Dr. Peter Lee is President, Microsoft Research at Microsoft. He leads Microsoft Research and incubates new research-powered products and lines of business in areas such as artificial intelligence, computing foundations, health, and life sciences. He speaks and writes widely on science and technology trends. Before joining Microsoft in 2010, he was at DARPA, where he established a new technology office that created operational capabilities in machine learning, data science, and computational social science. Prior to that, he was a professor and the head of the computer science department at Carnegie Mellon University. Dr. Lee is a member of the National Academy of Medicine and serves on the Boards of Directors of several institutes for the Allen Institute for Artificial Intelligence, the Brotman Baty Institute for Precision Medicine, and the Kaiser Permanente Bernard J. Tyson School of Medicine. He served on President Obama’s Commission on Enhancing National Cybersecurity and led studies for PCAST and the National Academies. He has testified before both the US House Science and Technology Committee and the US Senate Commerce Committee. With Carey Goldberg and Dr. Isaac Kohane, he is the coauthor of the book, “The AI Revolution in Medicine: GPT-4 and Beyond.”

Q&A

If you could go back in time and give yourself career advice, what would you say?

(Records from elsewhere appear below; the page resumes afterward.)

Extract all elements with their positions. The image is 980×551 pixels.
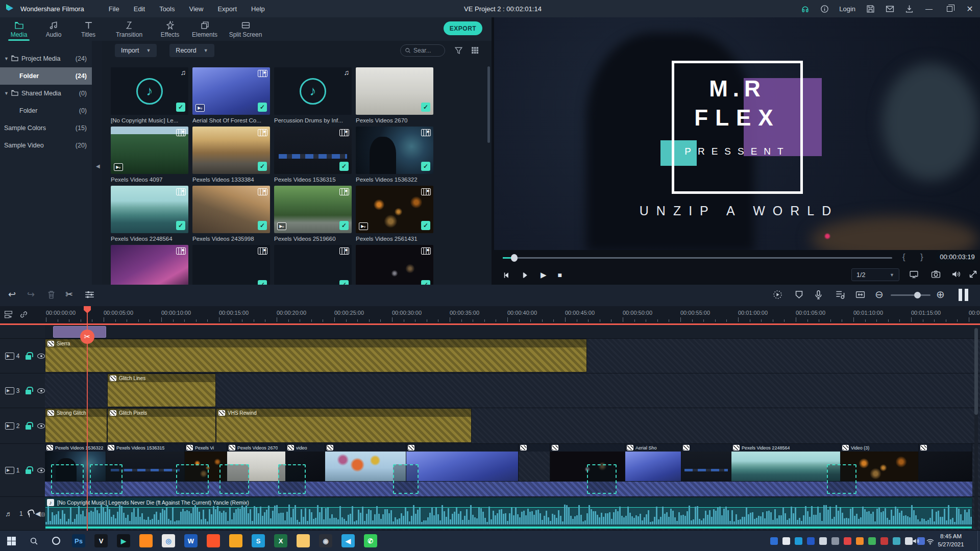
zoom-in-icon[interactable]: ⊕ bbox=[936, 289, 945, 299]
transition-overlay[interactable] bbox=[393, 464, 419, 494]
tray-icon[interactable] bbox=[844, 537, 851, 545]
track-content[interactable]: Glitch Lines bbox=[45, 373, 980, 408]
login-button[interactable]: Login bbox=[834, 5, 861, 13]
video-clip-segment[interactable] bbox=[681, 444, 731, 481]
track-content[interactable]: ♪[No Copyright Music] Legends Never Die … bbox=[45, 497, 980, 530]
marker-icon[interactable] bbox=[794, 290, 804, 302]
show-desktop-button[interactable] bbox=[977, 531, 980, 551]
track-mute-icon[interactable]: ◀))) bbox=[35, 510, 45, 517]
seek-handle[interactable] bbox=[511, 254, 518, 262]
timeline-clip[interactable]: Sierra bbox=[45, 339, 587, 372]
lock-icon[interactable] bbox=[26, 355, 31, 360]
timeline-scrollbar[interactable] bbox=[974, 328, 978, 527]
lock-icon[interactable] bbox=[26, 469, 31, 474]
video-clip-segment[interactable] bbox=[519, 444, 550, 481]
expand-arrow-icon[interactable]: ▼ bbox=[4, 56, 11, 61]
taskbar-app-chrome[interactable]: ◎ bbox=[157, 531, 180, 551]
tab-titles[interactable]: Titles bbox=[72, 21, 104, 41]
track-visibility-icon[interactable] bbox=[37, 388, 45, 393]
delete-icon[interactable] bbox=[46, 290, 56, 302]
media-item[interactable]: ✓ bbox=[356, 245, 433, 285]
track-content[interactable]: Strong GlitchGlitch PixelsVHS Rewind bbox=[45, 408, 980, 443]
media-item[interactable]: ▶ₚ✓Aerial Shot Of Forest Co... bbox=[192, 67, 270, 127]
timeline-clip[interactable]: Glitch Pixels bbox=[107, 408, 216, 443]
taskbar-clock[interactable]: 8:45 AM 5/27/2021 bbox=[931, 533, 971, 548]
restore-button[interactable] bbox=[939, 0, 960, 17]
media-item[interactable]: ✓ bbox=[274, 245, 352, 285]
audio-mixer-icon[interactable] bbox=[835, 290, 845, 302]
support-headset-icon[interactable] bbox=[795, 0, 815, 17]
track-content[interactable]: Pexels Videos 1536322Pexels Videos 15363… bbox=[45, 444, 980, 496]
taskbar-app-app-v[interactable]: V bbox=[90, 531, 112, 551]
taskbar-app-telegram[interactable]: ◀ bbox=[337, 531, 359, 551]
manage-tracks-icon[interactable] bbox=[4, 310, 13, 321]
tab-split-screen[interactable]: Split Screen bbox=[224, 21, 267, 41]
split-scissors-icon[interactable]: ✂ bbox=[65, 289, 73, 299]
taskbar-app-excel[interactable]: X bbox=[270, 531, 292, 551]
track-header[interactable]: 4 bbox=[0, 339, 45, 373]
next-frame-button[interactable] bbox=[522, 271, 529, 279]
audio-clip[interactable]: ♪[No Copyright Music] Legends Never Die … bbox=[45, 497, 972, 529]
mail-icon[interactable] bbox=[880, 0, 899, 17]
taskbar-app-brave[interactable] bbox=[202, 531, 225, 551]
menu-help[interactable]: Help bbox=[244, 5, 272, 13]
menu-edit[interactable]: Edit bbox=[127, 5, 152, 13]
tray-icon[interactable] bbox=[880, 537, 888, 545]
media-item[interactable] bbox=[111, 245, 188, 285]
sidebar-item-shared-media[interactable]: ▼Shared Media(0) bbox=[0, 85, 92, 102]
menu-view[interactable]: View bbox=[182, 5, 210, 13]
track-header[interactable]: 2 bbox=[0, 408, 45, 443]
timeline-ruler[interactable]: 00:00:00:0000:00:05:0000:00:10:0000:00:1… bbox=[0, 306, 980, 325]
panel-collapse-icon[interactable]: ◀ bbox=[96, 163, 100, 169]
media-item[interactable]: ✓Pexels Videos 2670 bbox=[356, 67, 433, 127]
tray-icon[interactable] bbox=[770, 537, 778, 545]
track-header[interactable]: 1 bbox=[0, 444, 45, 496]
timeline-clip[interactable]: Glitch Lines bbox=[107, 373, 216, 407]
link-clips-icon[interactable] bbox=[19, 310, 28, 321]
render-preview-icon[interactable] bbox=[773, 290, 782, 302]
tray-icon[interactable] bbox=[868, 537, 876, 545]
voiceover-mic-icon[interactable] bbox=[814, 290, 823, 302]
media-item[interactable]: ✓Pexels Videos 1333384 bbox=[192, 127, 270, 186]
media-item[interactable]: ▶ₚ✓Pexels Videos 2519660 bbox=[274, 186, 352, 245]
sidebar-item-folder[interactable]: Folder(24) bbox=[0, 67, 92, 85]
timeline-zoom-slider[interactable] bbox=[891, 294, 930, 296]
media-item[interactable]: ✓Pexels Videos 1536315 bbox=[274, 127, 352, 186]
tray-icon[interactable] bbox=[905, 537, 913, 545]
play-button[interactable]: ▶ bbox=[541, 270, 547, 280]
track-visibility-icon[interactable] bbox=[37, 354, 45, 359]
video-clip-segment[interactable] bbox=[919, 444, 972, 481]
undo-icon[interactable]: ↩ bbox=[8, 289, 16, 299]
tray-icon[interactable] bbox=[807, 537, 815, 545]
zoom-out-icon[interactable]: ⊖ bbox=[875, 289, 884, 299]
transition-overlay[interactable] bbox=[176, 464, 209, 494]
tray-icon[interactable] bbox=[782, 537, 790, 545]
sidebar-item-project-media[interactable]: ▼Project Media(24) bbox=[0, 50, 92, 67]
download-icon[interactable] bbox=[899, 0, 919, 17]
filter-icon[interactable] bbox=[454, 46, 463, 57]
title-clip[interactable] bbox=[53, 326, 106, 338]
transition-overlay[interactable] bbox=[278, 464, 306, 494]
tray-icon[interactable] bbox=[893, 537, 900, 545]
sidebar-item-sample-video[interactable]: Sample Video(20) bbox=[0, 137, 92, 154]
transition-overlay[interactable] bbox=[51, 464, 84, 494]
tab-media[interactable]: Media bbox=[3, 21, 35, 41]
media-scrollbar[interactable] bbox=[487, 66, 490, 281]
video-clip-segment[interactable]: Aerial Sho bbox=[625, 444, 681, 481]
tray-icon[interactable] bbox=[819, 537, 827, 545]
start-button[interactable] bbox=[0, 531, 22, 551]
track-visibility-icon[interactable] bbox=[37, 423, 45, 429]
preview-video[interactable]: M.R FLEX PRESSENT UNZIP A WORLD bbox=[494, 17, 980, 250]
media-item[interactable]: ✓Pexels Videos 2248564 bbox=[111, 186, 188, 245]
info-icon[interactable] bbox=[815, 0, 834, 17]
sidebar-item-folder[interactable]: Folder(0) bbox=[0, 102, 92, 119]
track-visibility-icon[interactable] bbox=[37, 468, 45, 473]
import-dropdown[interactable]: Import▼ bbox=[115, 44, 157, 57]
tab-elements[interactable]: Elements bbox=[189, 21, 220, 41]
export-button[interactable]: EXPORT bbox=[444, 21, 482, 35]
taskbar-app-obs[interactable]: ◉ bbox=[314, 531, 337, 551]
media-item[interactable]: ♫✓[No Copyright Music] Le... bbox=[111, 67, 188, 127]
display-device-icon[interactable] bbox=[909, 269, 919, 281]
taskbar-app-word[interactable]: W bbox=[180, 531, 202, 551]
taskbar-app-filmora[interactable]: ▶ bbox=[112, 531, 135, 551]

The career advice I would give is summed up well by the author Stephen Covey: “When you show deep empathy toward others, their defensive energy goes down, and positive energy replaces it. That’s when you can get more creative in solving problems.” Empathy enables you to engage with others with more attention, care, authenticity, and effectiveness. It turns you into a storyteller instead of a lecturer and an inspiring team member instead of simply a manager.

What inspires you in your work?

In a great research environment, there are days when I walk into the labs and I think I’m walking into the future; the ideas and inventions sometimes have that air of inevitability. The constant stream of bright students who come to learn and work also inspires me.

What would people close to you say are your best and worst qualities?

According to my wife, my best quality is that people tend to believe everything I say (and I’m not in politics). My worst quality is that people tend to believe everything I say (and I’m not in politics).

What's your secret vice?

I am a gambler. I am always happy when I can sneak away for some poker.